The page-object model (POM) is a frequently used designed-patterns in UI automations (browser, mobile or desktop).
It is recognized as “the right way” to write automated tests and many automation gurus would vouch for its benefits.
In this article I will present a theoretical case against page object models for automated UI tests and how it can actually reduce productivity.
UPDATE — part 2 has been uploaded — https://eldadu1985.medium.com/a-case-against-page-object-model-part2-2e3f7c1d0cdd
What is Page-Object model?
UI testing is complex, costly and extremely difficult to write and maintain.
So as test suites got larger and larger, automation developers were seeking out for ways to ease on the maintenance of their code.
Intuitively, the solution was adherence to Object-Oriented programing principles.
The first principle in mind is the principle of encapsulation, which states that behaviors (methods) should bind with data fields (members) and that all access to the data fields is indirect via the methods that encapsulate them.
In other words, the methods either retrieve or mutate the members — and thus the methods mutate the state of the object.
The seconds principle is actually a set of principles known as SOLID
- Single responsibility — a class should have a responsibility over a single part of the program that it should encapsulate,
Or in the words of Robert.C Martin (AKA: uncle Bob), “there should never be more than one reason for change”.
- Open-close — classes are open to extension (by inheritance) and close to modifications
- Liskov substitution — If A subclasses B then A can replace B without warnings.
- Interface segregation — in short, you should chop your interfaces to small unit such that no client is forced to be dependent on methods that it doesn’t use
- Dependency Inversion — classes are dependent on abstractions and not on concrete implementations.
The third principle is design-patterns, which states that known problems should be fitted into known templated solutions.
So with these principles dominate the software engineering, the solution to maintainable UI automation code was to devise a design-pattern, and that design pattern has become known as the page-object model.

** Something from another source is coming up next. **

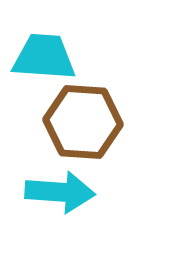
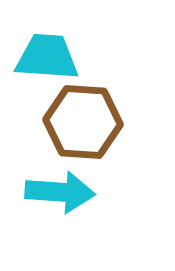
cyan trapezoid: moved 3 px right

According to the page-object model, each “page” of the application is represented by a class (or an object).
These objects there fore have a “single responsibility” over that one page only.
The object model has all the locators of that specific page, and therefore all the methods of that object use these locators internally, so there’s encapsulation of data with behavior.
The test code contains only high level test script while all the implementation is done in the page objects, so they are decoupled and dependent by abstractions.
Lets see an example:
In this example, we have one test suite with one test case.
The test case performs login and then asserts that the welcome element has the text “Welcome Paul”.
With a single test case this would do.
But as test cases and test suites start to accumulate, it becomes troublesome.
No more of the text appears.